In the massive MacDonnell Ranges blaze in 2019 the assets protected were mostly rangers’ offices and accommodation, not the superb landscape that is the lifeblood of Centre tourism.
Locals at the meeting asked: Will the absurd situation come to an end where volunteers, in backbreaking work, eradicate buffel in places like the Eastside’s Spencer Valley, while the government-run Telegraph Station, just across the fence, “is full of buffel” which is “left to run wild”.
There will be “more resources,” according to Mr Gaynor.
Peter Latz (“I was born here and I will die here”) is one of the foremost buffel experts. He says a mixture of buffel and native plants is “really good for the pastoral industry” but if buffel takes over there are “big problems ahead”.
Mr Latz (pictured) said: “Some of the pastoralists are blaming the dingo for killing their calves. What’s happening, if they’ve got nothing but buffel to eat, the cows give still births and the dingoes eat the dead calves.”
Alex Vaughan, Arid Lands Environment Centre policy officer, said when gamba was declared a weed in 2008, it was seen as an opportunity for progress.
The buffel debate should not turn into a binary for or against issue: “It has widespread impacts, way outside the pastoral estate.”
It’s unfathomable that there is no plan for dealing with buffel in the MacDonnells, said Mr Vaughan.
The government should ban the spreading of seed.
We should learn from the successes in SA: “They are showing the way.”
Que Kenny, the MC, a staff member of the MacDonnell Regional Council and a Traditional Owner for Ntaria (Hermannsburg), read a statement by Sadie Williams, a Traditional Owner for Lilla, who attended with two members of her family, Vera Williams and Sonia Williams.
The statement said the locals didn’t introduce buffel yet now it displaces native plants which feature in traditional knowledge.
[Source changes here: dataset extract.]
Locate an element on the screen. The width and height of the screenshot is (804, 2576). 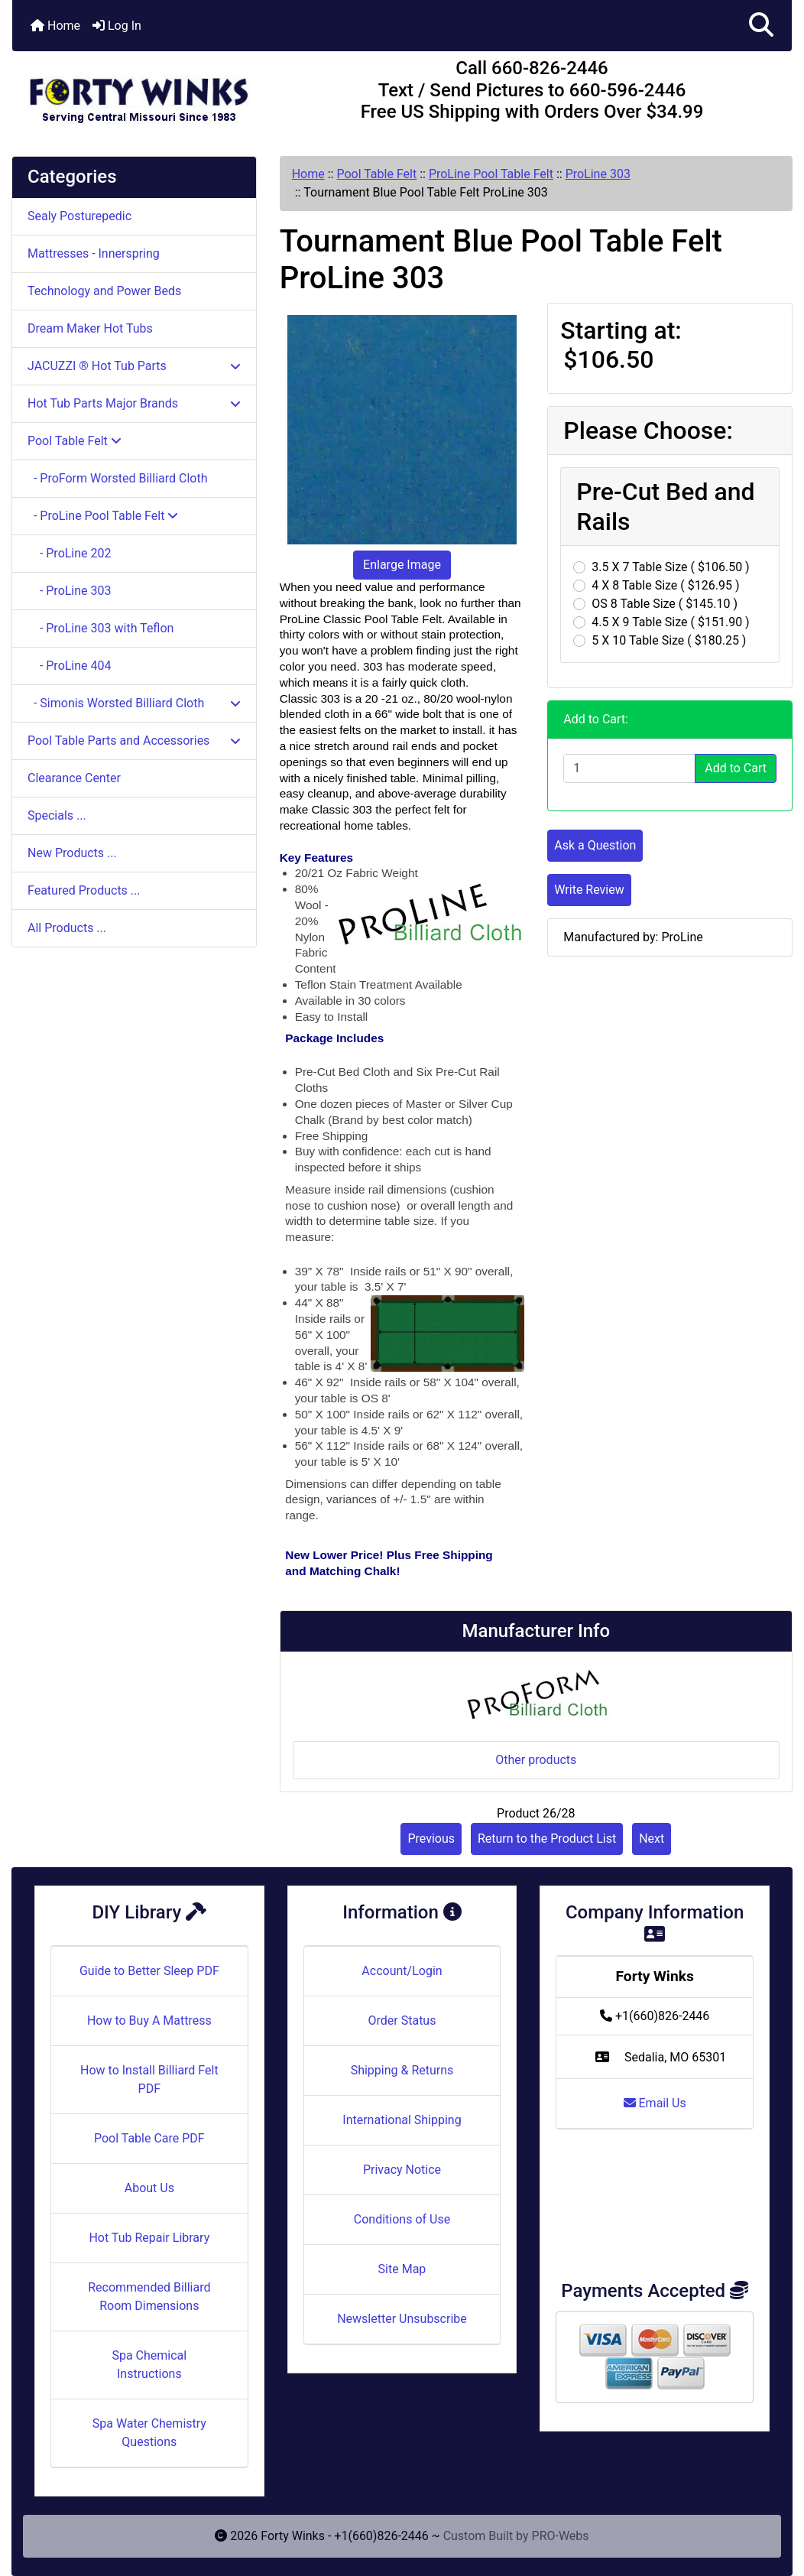 Previous is located at coordinates (431, 1838).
This makes it hard to pass on the stories to the children, interrupting the transfer and survival of cultural information.
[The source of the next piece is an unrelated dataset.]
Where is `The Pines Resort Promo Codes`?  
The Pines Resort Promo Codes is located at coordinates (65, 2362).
A tourist operator, Anna Dakin, told the meeting that visitors are expecting to experience the distinctive landscapes they were promised, not burnt-out country.
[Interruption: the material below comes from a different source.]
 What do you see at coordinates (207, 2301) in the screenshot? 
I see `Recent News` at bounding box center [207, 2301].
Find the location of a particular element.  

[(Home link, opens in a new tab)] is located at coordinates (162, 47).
“Why is nothing being done?” she asked.
She had to evacuate clients during fires, in the middle of the night, a “scary experience”.
Sunil Dhanji, Chair of Alice Springs Landcare, which has six groups, said they had been been discussing buffel with the Town Council for “quite a long time”.
He said at first, since 2008, “we were trying to convince them that all they needed to mow in their open spaces were couch and buffel.”
This had been met with “excuses”. African lovegrass has since come on the scene.
“Now we have two grasses capable of smothering our natives,” he said.
“Look after your own verges. You can do it better than than they can.”
Mr Dhanji said we can only hope that the native seed store will last long enough, and that “legislative processes or some biological pathogen will come along and will take buffel out.
“Natives then could re-colonise.
“The alternative is that buffel becomes a monoculture, and through successive fires and stripping nutrients out of the ground, buffel will one day be taken out by something, and then the country will look very much like a Sahara type of desert.
“We do need to act.”
UPDATE 5.20pm
Statement from Fiona Fraser, Threatened Species Commissioner
Invasive species are one of the key threats to Australia’s biodiversity, impacting the health of Country and degrading cultural sites. In our arid and semi-arid regions, Buffel Grass is undoubtedly the invasive plant species that poses the single biggest threat to the environment.
It is known as a “transformer weed” because it radically alters and degrades landscapes.
It leads to hotter and more frequent fires and it directly outcompetes native plants, destroys habitat and threatens many culturally significant plants and animals with extinction, including the Greater Bilby, Tjakura (the Great Desert Skink) and the Princess Parrot.
And while the environmental impacts of Buffel Grass are already dramatic it has by no means reached its full potential. We only need to look to the northern savannas and the story of Gamba Grass to appreciate how important it is to act now to manage Buffel Grass, before it is too late.